I asked Ann a few questions. I must admit I'm not a literary genius. I prefer 'chick lit' and 'knit lit' but my husband and kids love books and my oldest daughter is doing A level English literature so we do have books by a lot of great authors as well as many British classics in the house and I really ought to read some of these books one day.
There are several 'fair isle' designs in the book so I asked Ann for her top tips for stranded colourwork.
AK: For speed it really is essential to learn a method for holding both yarns at once without having to let go of either at any point during knitting. I prefer holding one yarn in each hand, known as the ‘two-handed’ method of stranded knitting.
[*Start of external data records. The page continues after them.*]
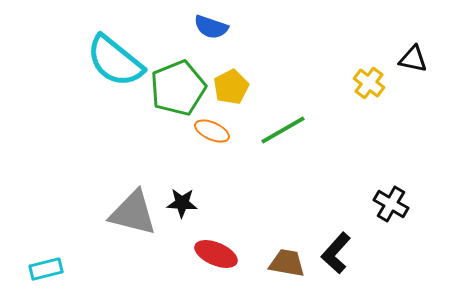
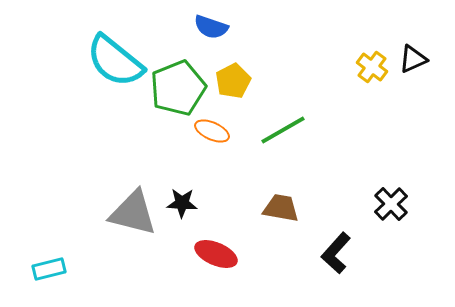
black triangle: rotated 36 degrees counterclockwise
yellow cross: moved 3 px right, 16 px up
yellow pentagon: moved 2 px right, 6 px up
black cross: rotated 16 degrees clockwise
brown trapezoid: moved 6 px left, 55 px up
cyan rectangle: moved 3 px right
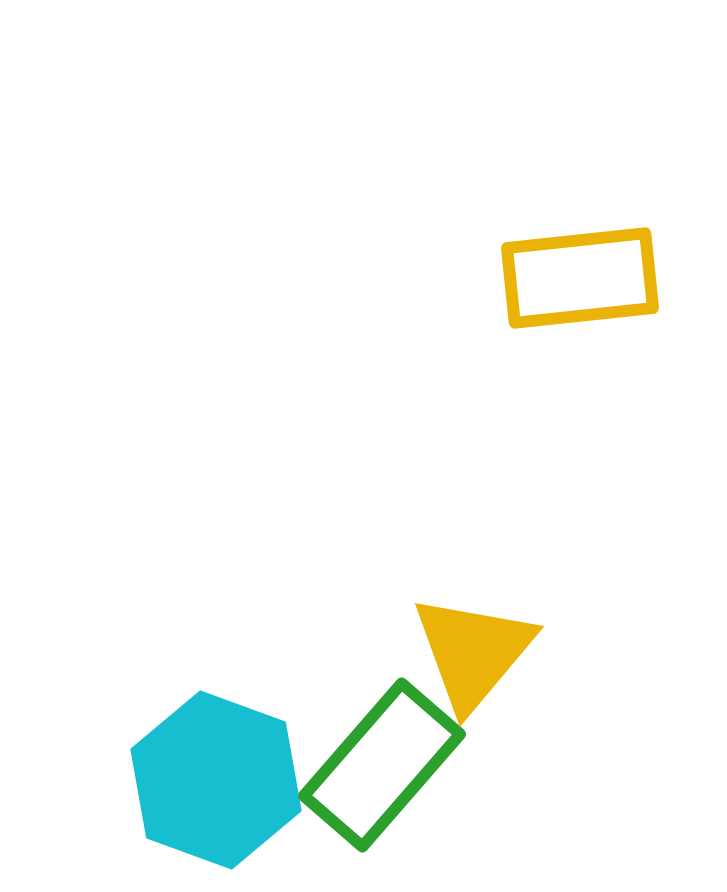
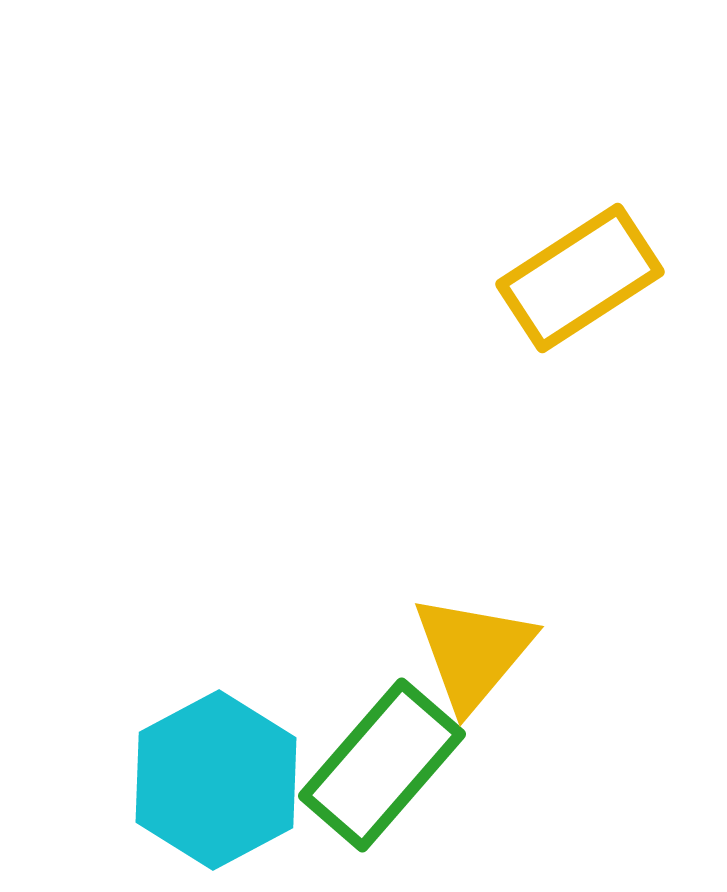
yellow rectangle: rotated 27 degrees counterclockwise
cyan hexagon: rotated 12 degrees clockwise
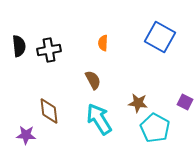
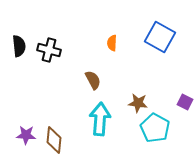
orange semicircle: moved 9 px right
black cross: rotated 25 degrees clockwise
brown diamond: moved 5 px right, 29 px down; rotated 12 degrees clockwise
cyan arrow: moved 1 px right; rotated 36 degrees clockwise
Alternatively, it is possible to hold both yarns for continental knitting, using the middle finger or a yarn thimble to keep them separated beyond the point where they are picked. With practise these methods become very intuitive and speedy, and I find stranded knitting almost as fast as my other work.
Another Jane Austen inspired design is 'Hartfield' which is inspired by 'Emma'. I saw 'Emma' on DVD over Christmas and I really enjoyed it. I'd started reading it before christmas but wasn't really getting into it. I do like this design though.
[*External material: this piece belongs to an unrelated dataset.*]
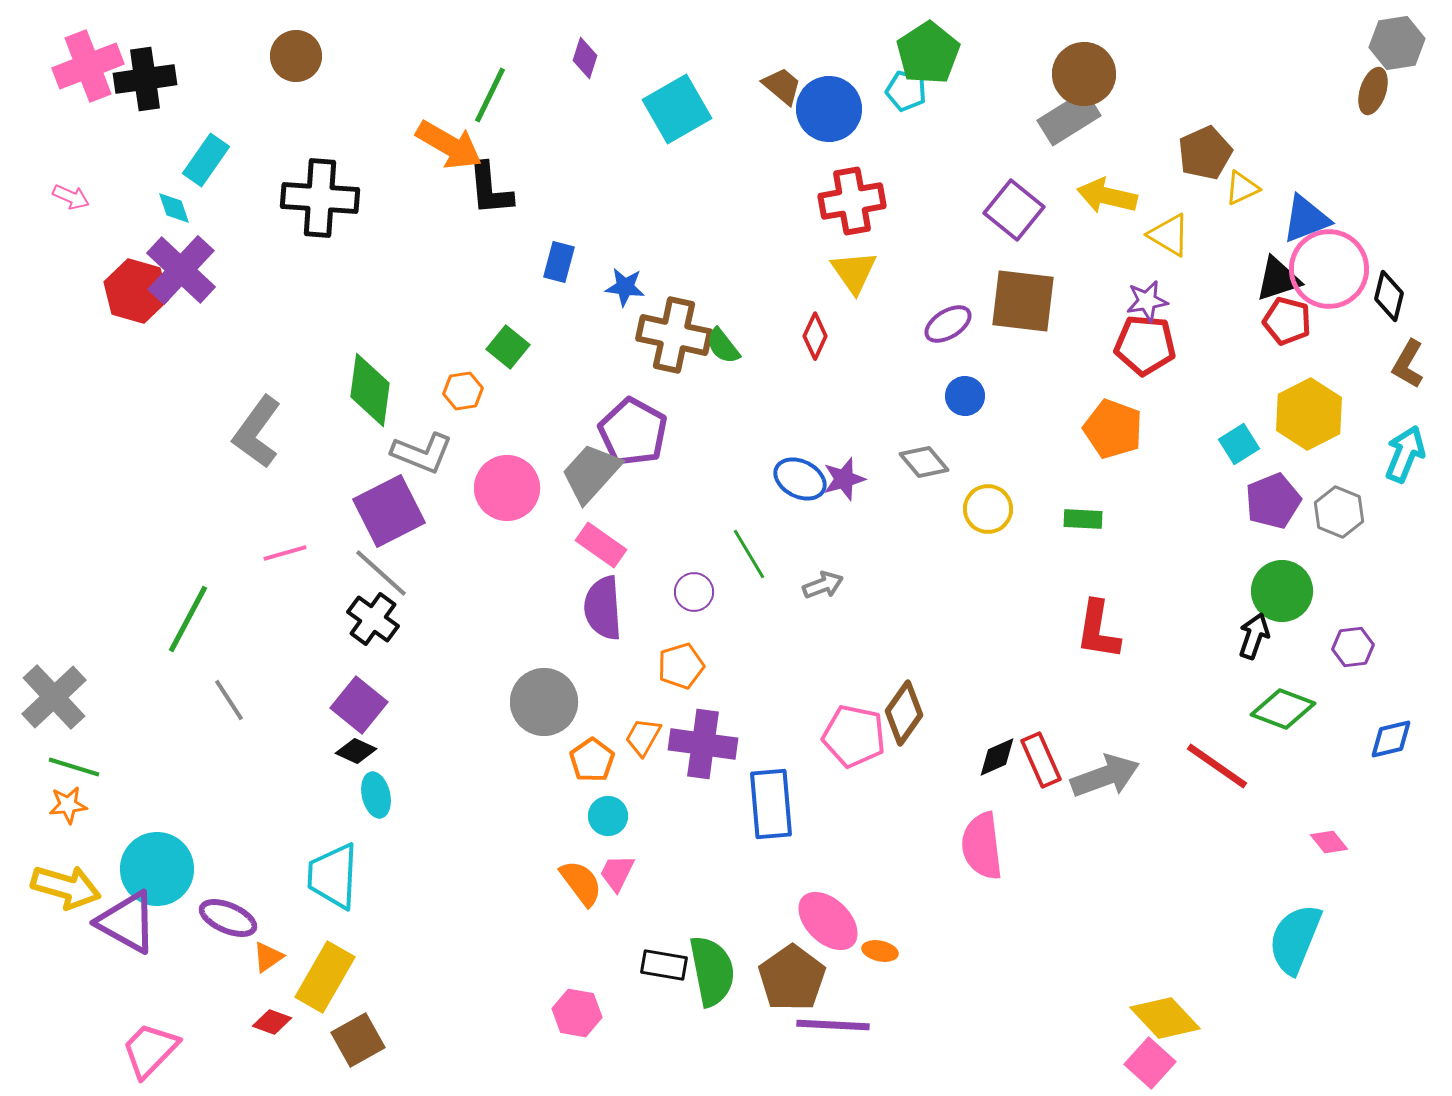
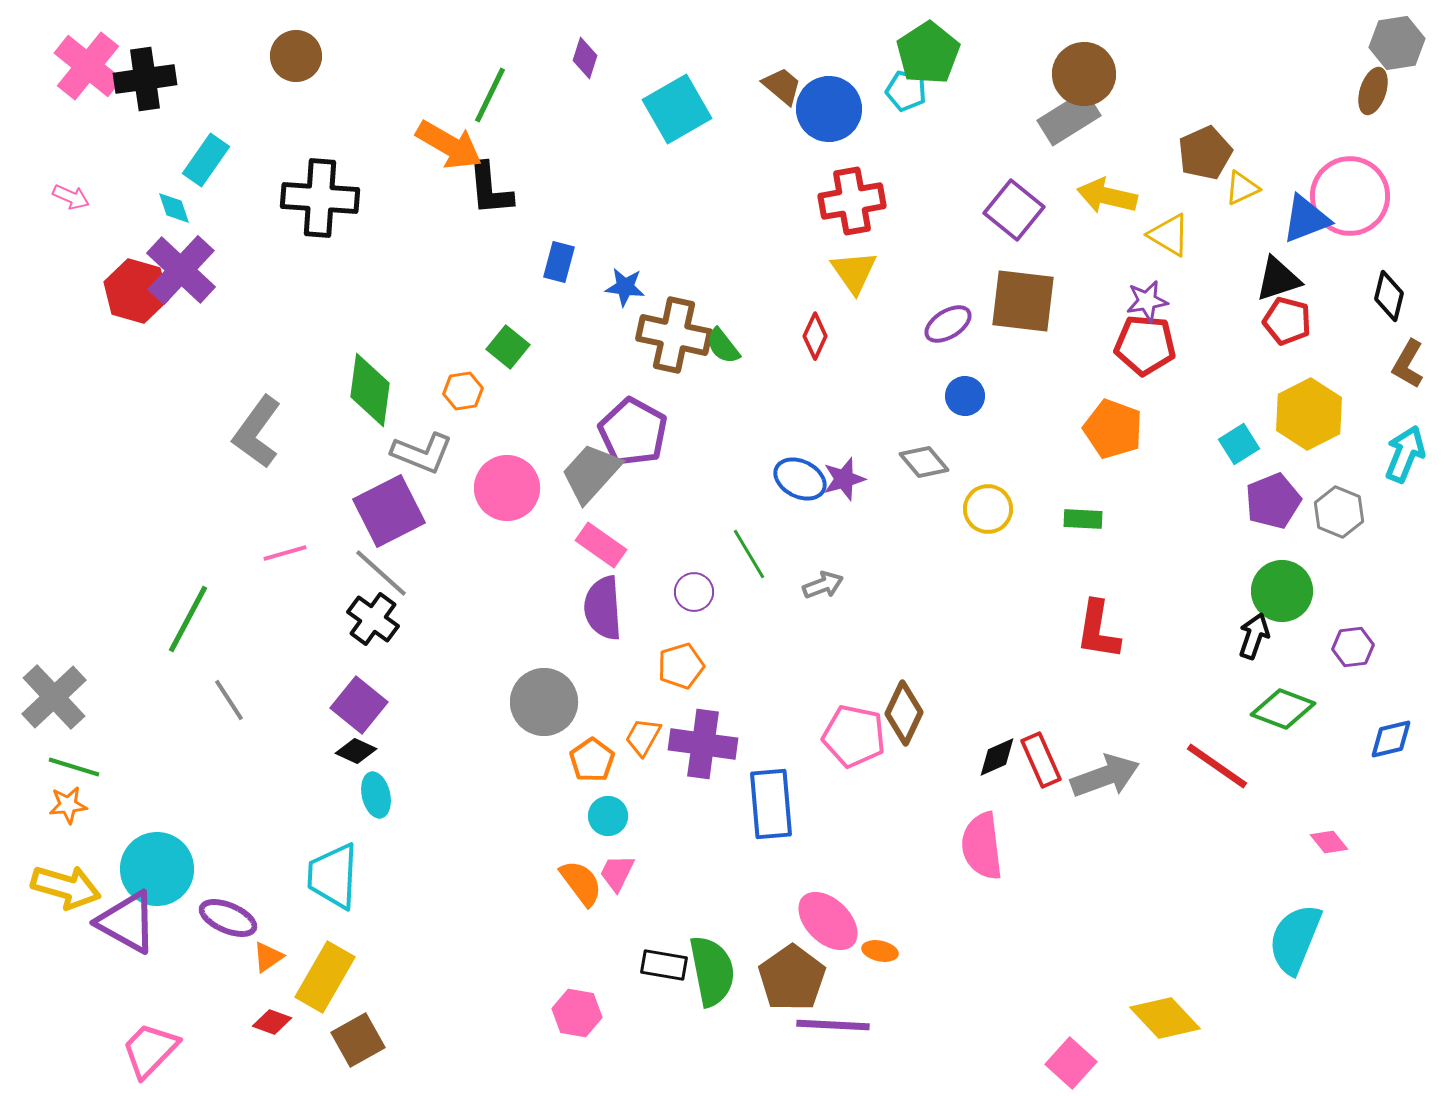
pink cross at (88, 66): rotated 30 degrees counterclockwise
pink circle at (1329, 269): moved 21 px right, 73 px up
brown diamond at (904, 713): rotated 10 degrees counterclockwise
pink square at (1150, 1063): moved 79 px left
Another author featured in the book is JRR Tolkien who, I must admit, I know nothing about. I do like these 'Lady Of The Wood' fingerless mitts though. They are so pretty.
'Lissuin' is another design inspired by JRR Tolkien and is another beautiful fair isle design.
I also asked Ann a little bit about local knitting history. What is Yorkshire most known for in knitting terms? For example when I think of Shetland I think of fair isle and Shetland lace? I know a lot of mills were situated in Yorkshire but I’ve never been to Yorkshire and don’t know much about the knitting history of the region?